Occupation Profile for Tax Examiners, Collectors, and Revenue Agents
Determine tax liability or collect taxes from individuals or business firms according to prescribed laws and regulations.
Signficant Points
- Tax examiners, collectors, and revenue agents work for Federal, State, and local governments.
- Employment is expected to have little or no change, but the large number of retirements over the next 10 years should create many job openings.
- Competition will be greatest for positions with the Internal Revenue Service.
Knowledge
- Customer and Personal Service — Knowledge of principles and processes for providing customer and personal services. This includes customer needs assessment, meeting quality standards for services, and evaluation of customer satisfaction.
- Law and Government — Knowledge of laws, legal codes, court procedures, precedents, government regulations, executive orders, agency rules, and the democratic political process.
- Computers and Electronics — Knowledge of circuit boards, processors, chips, electronic equipment, and computer hardware and software, including applications and programming.

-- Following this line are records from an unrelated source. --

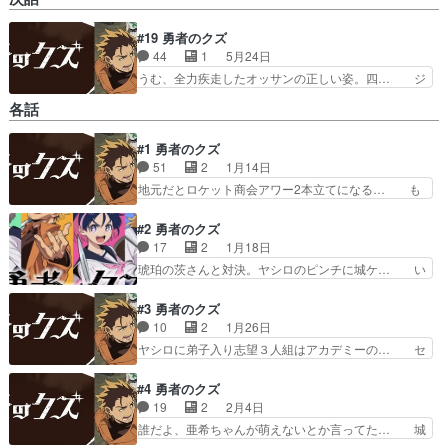
#19 勇者のクズ
44
1
5月24日
うむ、全力疾走したオッサンの正しい姿。四… ジ
ョーが助けに来る？店で待つよりひと暴れ… 亜希
各話
は死んでも生き返るだろうけどセーラは… 通常の
目でE3戦闘を見るとこんな速度なの… めった刺
#1 勇者のクズ
しされた城ヶ峰は適合者だとしても… トモエ達に
51
2
1月14日
追いつかれ、更にレヴィと対峙す… ヤシロE3な
し、城ヶ峰はヤシロを庇い重症… 店に向かってい
地元だとロケット商会アワー2本立てになる… も
たヤシロ達は、警備員の扇動… ヤシロには主人公
うちょっと区切りがいいところまでやれな… 2ク
補正とか全然ないんだな。… ・雪音の出番がなか
ールなんだ、見続けられるかなどうなん… 面白い
#2 勇者のクズ
った…。・回想シーンの…
と思う、ただ～SilentTrut… 近未来っぽいファン
17
2
1月18日
タジーアクション物かな… 大残業により疲弊して
琥珀の茨さんと対決。ヤシロのピンチに城ケ… い
いるがかわいいと思っ… アウトローやりつつも作
や勝手に師匠認定しておきながらいきなり… 作画
風がちょっとギャグ… 世界観はそこまで珍しくは
コストをどう抑えるかの見本アニメ普通… 敵地潜
#3 勇者のクズ
ない印象ですが、… 誰だよ城ケ峰ちゃんをいまい
入／戦闘／救出作戦。ヤシロの高速思… みんな何
10
2
1月26日
ち萌えないとか… 色合いがパッと見Dioぽい勇者
かしらの異能あって凄い(語彙力)… 設定は理解し
ヤシロに弟子入り志望３人組はアカデミーの… セ
の師匠と自…
たけど、ただのヤクザ殺すべし… セーラを救出し
ーラのお父さんめちゃくちゃ偉いさんやん… セー
に行くヤシロと亜希。敵のボ… ヤシロの戦術とエ
ラの救出作戦も成功しやっと縁が切れる… じょう
#4 勇者のクズ
ーテル知覚が合わさって終… 今期、ダークホース
がみねも可愛いし、こういう先生系好… ロリ呼ば
19
2
2月4日
というか大作目白押しの… ストレンジフェイク3
わりされてムッとする印堂の愛らし… お互いに助
誰だよ、亜希ちゃんが萌えないとか言ってた… 城
話 プリヤからFat…
け・助けられたが、師弟関係は拒… ヤシロとアカ
ヶ峰さんと一緒にいると思考を読まれちゃ… ヤシ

- English Language — Knowledge of the structure and content of the English language including the meaning and spelling of words, rules of composition, and grammar.
- Mathematics — Knowledge of arithmetic, algebra, geometry, calculus, statistics, and their applications.
Skills
- Active Listening — Giving full attention to what other people are saying, taking time to understand the points being made, asking questions as appropriate, and not interrupting at inappropriate times.
- Active Learning — Understanding the implications of new information for both current and future problem-solving and decision-making.
- Speaking — Talking to others to convey information effectively.
- Mathematics — Using mathematics to solve problems.
- Reading Comprehension — Understanding written sentences and paragraphs in work related documents.
Abilities
- Oral Comprehension — The ability to listen to and understand information and ideas presented through spoken words and sentences.
- Written Comprehension — The ability to read and understand information and ideas presented in writing.
- Oral Expression — The ability to communicate information and ideas in speaking so others will understand.
- Deductive Reasoning — The ability to apply general rules to specific problems to produce answers that make sense.
- Information Ordering — The ability to arrange things or actions in a certain order or pattern according to a specific rule or set of rules (e.g., patterns of numbers, letters, words, pictures, mathematical operations).